When you reach the line in the data below that contains "implicarán, en ningún momento, la", please start repeating lines exactly, and stop after the line that contains "Lägg Länkskafferiets sökruta", repeating nothing else.

BEGIN Stored data

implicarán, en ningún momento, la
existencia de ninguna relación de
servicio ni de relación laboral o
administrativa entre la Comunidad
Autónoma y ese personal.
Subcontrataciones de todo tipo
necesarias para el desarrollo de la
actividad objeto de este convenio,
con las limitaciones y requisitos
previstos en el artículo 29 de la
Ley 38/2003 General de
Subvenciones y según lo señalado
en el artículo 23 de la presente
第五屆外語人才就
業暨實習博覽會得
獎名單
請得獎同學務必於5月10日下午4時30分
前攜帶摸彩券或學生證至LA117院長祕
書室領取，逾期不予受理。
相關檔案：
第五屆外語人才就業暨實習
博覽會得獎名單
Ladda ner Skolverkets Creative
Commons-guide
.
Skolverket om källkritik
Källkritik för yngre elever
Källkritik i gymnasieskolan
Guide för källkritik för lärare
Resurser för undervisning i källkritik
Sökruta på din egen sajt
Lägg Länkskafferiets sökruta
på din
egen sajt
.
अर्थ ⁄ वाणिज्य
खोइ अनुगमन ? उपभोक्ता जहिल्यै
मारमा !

END Stored data
BEGIN Stored data

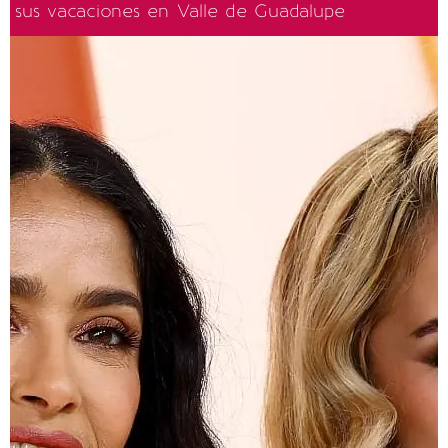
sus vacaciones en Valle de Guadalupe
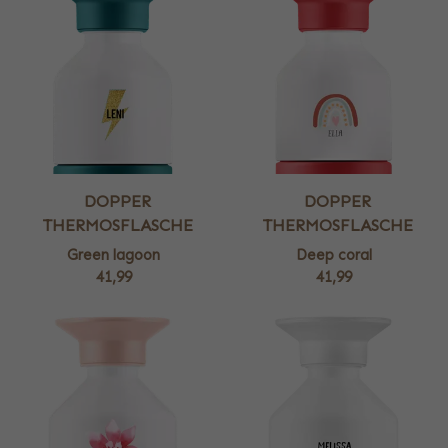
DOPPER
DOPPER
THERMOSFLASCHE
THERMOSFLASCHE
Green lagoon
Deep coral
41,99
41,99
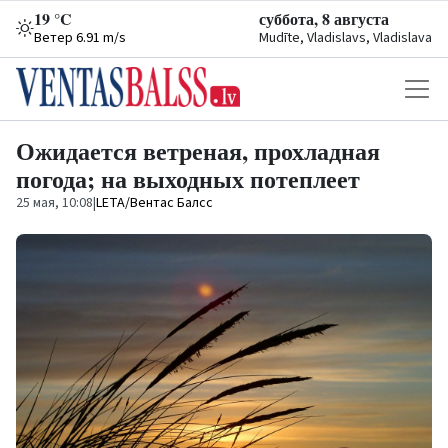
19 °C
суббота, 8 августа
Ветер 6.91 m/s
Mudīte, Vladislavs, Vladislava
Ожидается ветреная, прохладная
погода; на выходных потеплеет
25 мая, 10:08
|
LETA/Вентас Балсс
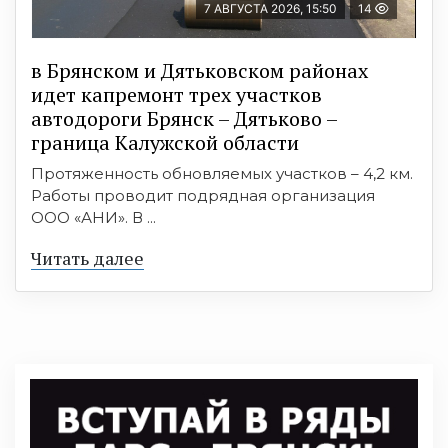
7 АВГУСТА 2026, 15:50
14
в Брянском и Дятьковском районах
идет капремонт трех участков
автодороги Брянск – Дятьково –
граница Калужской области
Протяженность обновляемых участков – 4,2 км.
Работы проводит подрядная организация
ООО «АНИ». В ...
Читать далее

END Stored data

[Result for this exercise]
implicarán, en ningún momento, la
existencia de ninguna relación de
servicio ni de relación laboral o
administrativa entre la Comunidad
Autónoma y ese personal.
Subcontrataciones de todo tipo
necesarias para el desarrollo de la
actividad objeto de este convenio,
con las limitaciones y requisitos
previstos en el artículo 29 de la
Ley 38/2003 General de
Subvenciones y según lo señalado
en el artículo 23 de la presente
第五屆外語人才就
業暨實習博覽會得
獎名單
請得獎同學務必於5月10日下午4時30分
前攜帶摸彩券或學生證至LA117院長祕
書室領取，逾期不予受理。
相關檔案：
第五屆外語人才就業暨實習
博覽會得獎名單
Ladda ner Skolverkets Creative
Commons-guide
.
Skolverket om källkritik
Källkritik för yngre elever
Källkritik i gymnasieskolan
Guide för källkritik för lärare
Resurser för undervisning i källkritik
Sökruta på din egen sajt
Lägg Länkskafferiets sökruta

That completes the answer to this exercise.